The exploration and multimodel evaluation of the properties of generative models and synthetic data is a further application of medigan. medigan’s visualization tool (see Sec. 3.6) intuitively allows the user to explore and adjust the input latent vector of generative models to visually evaluate, e.g., its inherent diversity and condition adherence⁷ (i.e., how well does a given mask or label fit the generated image). The evaluation of synthetic data by human experts, such as radiologists, is a costly and time-consuming task, which motivates the usage of automated metric-based evaluation such as the FID. Our multimodel analysis reveals sources of bias in FID reporting. We show the susceptibility of FID to vary substantially based on changes in input image normalization or in the choice of the pretraining dataset of the FID feature extractor. This finding highlights the need to report the specific models, preprocessing, and implementations used to compute the FID alongside the FID ratio $r_{FID}$ proposed in Sec. 4.2.1 to account for the variation immanent in the real dataset. With medigan model experiments demonstrably leading to insights in synthetic data evaluation, future research can use medigan as a tool to accelerate, test, analyze, and compare new synthetic data and generative model evaluation and exploration techniques.

5.1.

Legal Frameworks for Sharing of Synthetic and Real Patient Data

Many countries have enacted regulations that govern the use and sharing of data related to individuals. The two most recognized legal frameworks are the Health Insurance Portability and Accountability Act (HIPAA)⁹⁷ from the United States (U.S.) and the General Data Protection Regulation (GDPR)⁹⁸ from the European Union (E.U.). These regulations govern the use and disclosure of individuals’ protected health information (PHI) and assures individuals’ data is protected while allowing use for providing quality patient care.⁹⁹^–¹⁰²

Conceptually, synthetic data is not real data about any particular individual and conversely to real data, synthetic data can be generated at high volumes and potentially shared without restriction. In this sense, under both GDPR and HIPAA regulation, the rules govern the use of real data for the generation and evaluation of synthetic datasets, as well as the sharing of the original dataset. However, once fully synthetic data is generated, this new dataset falls outside the scope of the current regulations based on the argument that there is no direct correlation between the original subjects and the synthetic subjects. A common interpretation is that as long as the real data remains in a secure environment during the generation of synthetic data, there is little to no risk to the original subjects.¹⁰³

As a consequence, the use of synthetic data can help prevent researchers from inadvertently using and possibly exposing patients identifiable data. Synthetic data can also lessen the controls imposed by Institutional Review Boards (IRBs) and based on international regulations by ensuring data is never mapped to real individuals.¹⁰⁴ There are multiple methods of generating synthetic data, some of which include building models from real data, which can create a set statistically similar to real data. How similar the synthetic data is to real-world data often defines its “utility,” which will vary depending on the synthesis methods used and the needs of the study at hand.
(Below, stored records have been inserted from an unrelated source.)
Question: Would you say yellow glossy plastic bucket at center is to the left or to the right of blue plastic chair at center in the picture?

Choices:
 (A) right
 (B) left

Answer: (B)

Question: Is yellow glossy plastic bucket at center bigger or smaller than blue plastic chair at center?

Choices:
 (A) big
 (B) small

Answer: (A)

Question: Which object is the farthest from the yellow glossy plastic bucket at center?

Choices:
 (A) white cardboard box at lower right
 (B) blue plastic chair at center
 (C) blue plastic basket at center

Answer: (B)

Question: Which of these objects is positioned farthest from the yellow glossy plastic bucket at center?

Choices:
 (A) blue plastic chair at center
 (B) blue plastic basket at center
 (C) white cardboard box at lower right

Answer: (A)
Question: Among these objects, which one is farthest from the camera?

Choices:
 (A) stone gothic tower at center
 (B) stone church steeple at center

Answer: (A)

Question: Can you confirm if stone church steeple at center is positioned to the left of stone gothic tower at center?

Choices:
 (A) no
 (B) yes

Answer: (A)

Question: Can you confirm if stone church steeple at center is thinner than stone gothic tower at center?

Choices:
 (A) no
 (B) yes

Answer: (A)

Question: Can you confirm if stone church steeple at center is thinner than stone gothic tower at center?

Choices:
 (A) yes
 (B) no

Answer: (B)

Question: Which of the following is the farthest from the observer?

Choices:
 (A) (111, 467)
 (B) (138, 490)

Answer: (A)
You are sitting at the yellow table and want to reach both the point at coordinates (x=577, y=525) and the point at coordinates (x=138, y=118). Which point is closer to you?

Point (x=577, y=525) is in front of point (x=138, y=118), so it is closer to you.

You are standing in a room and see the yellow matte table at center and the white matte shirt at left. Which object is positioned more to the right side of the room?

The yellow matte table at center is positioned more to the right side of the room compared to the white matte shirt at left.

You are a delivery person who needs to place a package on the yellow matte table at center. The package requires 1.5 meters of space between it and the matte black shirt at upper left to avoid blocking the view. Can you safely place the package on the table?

If the utility of the synthetic data is high enough then evaluation results are expected to be similar to those that use real data.¹⁰³ Being built based on real data, a common concern is patient reidentification and leaking of patient-specific features in generative models.⁷^,¹⁵ Despite the arguably permissive aforementioned regulations, deidentification⁶³ of the training data prior to generative model training is to be recommended. This can minimize the possibility of generative models leaking sensitive patient data during inference and after sharing. A further recommended and mathematically-proven tool for privacy preservation is differential privacy (DP).⁹⁵ DP can be included in the training of deep generative model, among other setups, by adding DP noise to the gradients.

5.2.

Expansion of Available Models

In the future, further generative models across medical imaging disciplines, modalities, and organs can be integrated into medigan. The capabilities of additional models can range from privatising or translating the user’s data from one domain to another, balancing or debiasing imbalanced datasets, reconstructing, denoising or removing artifacts in medical images, or resizing images, e.g., using image super-resolution techniques. Despite medigan’s current focus on models based on GANs,¹⁶ the inclusion of different additional types of generative models is desirable and will enable insightful comparisons. In particular, this is to be further emphasized considering the recent successes of diffusion models,²⁵^–²⁷ variational autoencoders,²¹ and normalizing flows²²^–²⁴ in the computer vision and medical imaging¹⁰⁵^–¹⁰⁷ domains. Before integrating and testing a new model via the pipeline described in Sec. 3.8, we assess whether a model is to become a candidate for inclusion into medigan. This threefold assessment is based on the SynTRUST framework⁷ and reviews whether (1) the model is well-documented (e.g., in a respective publication), (2) the model or its synthetic data is applicable to a task of clinical relevance, and (3) whether the model has been methodically validated.

5.3.

Synthetic DICOM Generation

Since the dominant data format used for medical imaging is Digital Imaging and Communications in Medicine (DICOM), we plan to enhance medigan by integrating the generation of DICOM compliant files. DICOM consists of two main components, pixel data and the DICOM header. The latter can be described as an embedded dataset rich with information related to the pixel data such as the image sequence, patient, physicians, institutions, treatments, observations, and equipment.⁶³ Future work will explore combining our GAN generated images with synthetic DICOM headers. The latter will be created from the same training images from which the medigan models are trained to create synthetic DICOM data with high statistical similarity to real-world data. In this regard, a key research focus will be the creation of an appropriate and DICOM-compliant description of the image acquisition protocol for a synthetic image. The design and development of an open-source software package for generating DICOM files based on synthesized DICOM headers associated to (synthetic) images will extend prior work¹⁰⁸ that demonstrated the generation of synthetic headers for the purpose of evaluating deidentification methods.

6. Conclusion

We presented the open-source medigan package, which helps research in medical imaging to rapidly create synthetic datasets for a multitude of purposes such as AI model training and benchmarking, data augmentation, domain adaptation, and intercentre data sharing. medigan provides simple functions and interfaces for users, allowing one to automate generative model search, ranking, synthetic data generation, and model contribution. By reuse and dissemination of existing generative models in the medical imaging community, medigan allows researchers to speed up their experiments with synthetic data in a reproducible and transparent manner.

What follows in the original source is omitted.